As mechanical engineers, we are frequently involved with boiler room equipment layouts. While fitting modern equipment into an antiquated space may challenging for some engineers, our firm rises to the challenge to create a design that is maintainable, serviceable, efficient and clean.
Much like furniture in a living room, each piece of equipment in a boiler room (including the boiler, expansion tank, pump, feed valve, and air separator) has a unique function and requires expert placement in order to operate properly. Furthermore, equipment operation is highly dependent on water temperature and pressure (there’s a different temperature and pressure at every point in the system), which is why the location of each piece of equipment is crucial in designing a successful hot water system.
PNPC in a heating hot water system is the location in the system where the water pressure cannot change. The pressure at this location is not dependent on the operation of the pumps or boilers. This location is wherever the expansion tank is connected to the system because the pump cannot add or remove water from the expansion tank. Water cannot be removed from an expansion tank by the pump and added to the system because water is an incompressible fluid. Hypothetically, if the pump were to remove water from the expansion tank and add it to the system, the pump would be compressing the water, which is impossible.
PNPC is important in a boiler system because it affects how the rest of the equipment will act on the water in the system. They can either lower the pressure on their suction side to create a pressure differential or they can increase their discharge side pressure to create the pressure differential needed to move the water.
If a pump is placed so that the discharge side is pumping to the expansion tank (PNPC), the pump will lower the pressure on its suction side because it cannot change the pressure at the expansion tank.

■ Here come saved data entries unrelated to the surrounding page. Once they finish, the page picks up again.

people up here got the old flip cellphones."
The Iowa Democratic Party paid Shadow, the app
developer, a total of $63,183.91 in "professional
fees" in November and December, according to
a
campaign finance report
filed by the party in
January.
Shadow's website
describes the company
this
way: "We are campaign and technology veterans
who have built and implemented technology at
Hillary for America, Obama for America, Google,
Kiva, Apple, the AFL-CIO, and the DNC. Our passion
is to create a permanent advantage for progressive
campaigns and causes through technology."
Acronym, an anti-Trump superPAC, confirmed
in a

If this occurs, the system pressure can become so low that air will want to enter into the system any way that it can. A system with a lot of air dissolved in it can cause damage to components and piping, cause noise in the system, and require frequent bleeding of terminal equipment.

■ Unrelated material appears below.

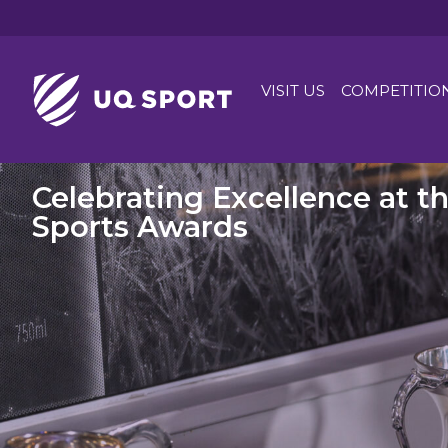
VISIT US
COMPETITIO
Celebrating Excellence at t
Sports Awards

If a pump is placed so that it is pumping away from the expansion tank it will add its pressure differential to the discharge side of the pump, again, because it cannot change the pressure at the expansion tank. With a higher system pressure, air is less likely to enter the system and cause problems. With a low system pressure, air is more likely to get trapped at high points in the system, instead of staying dissolved in the water where it can later be removed by the air separator.

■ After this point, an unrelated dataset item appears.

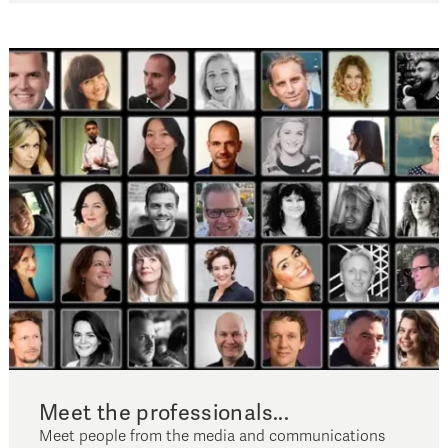
Meet the professionals...
Meet people from the media and communications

We know that the pump cannot add or remove water to the expansion tank, but what can? The only way to add or remove water to the expansion tank is with a feed valve (make-up water assembly) or when the temperature in the system changes causing the water to expand or contract. A feed valve monitors the system pressure and opens whenever the system pressure drops below the feed valve’s set point at which point make-up water is allowed into the system.
In order for the feed valve to get an accurate reading, the only location a feed valve should be placed is right at the PNPC on the pipe connecting the expansion tank to the rest of the system. At this location, the feed valve will get an accurate reading of the system pressure that is not affected by the operation of the pumps, and the valve will only open whenever the system truly needs makeup water.
The air separator is responsible for removing air from the system and its location in the system can change how effectively it performs this task. Air is removed from water most easily whenever the air is in a gas form and not dissolved in the water. Water can keep more air dissolved in it when the water is at a low temperature and when the water is at a high pressure, so the best place to locate the air separator is at the location in the system with the highest temperature and the lowest pressure. That location in a boiler system is after the boiler (highest temperature) and before the pumps (lowest pressure).
Correct placement of each piece of equipment in a boiler system will ensure that equipment operates optimally, increases the effectiveness and lifespan of the equipment, and decreases the need for maintenance.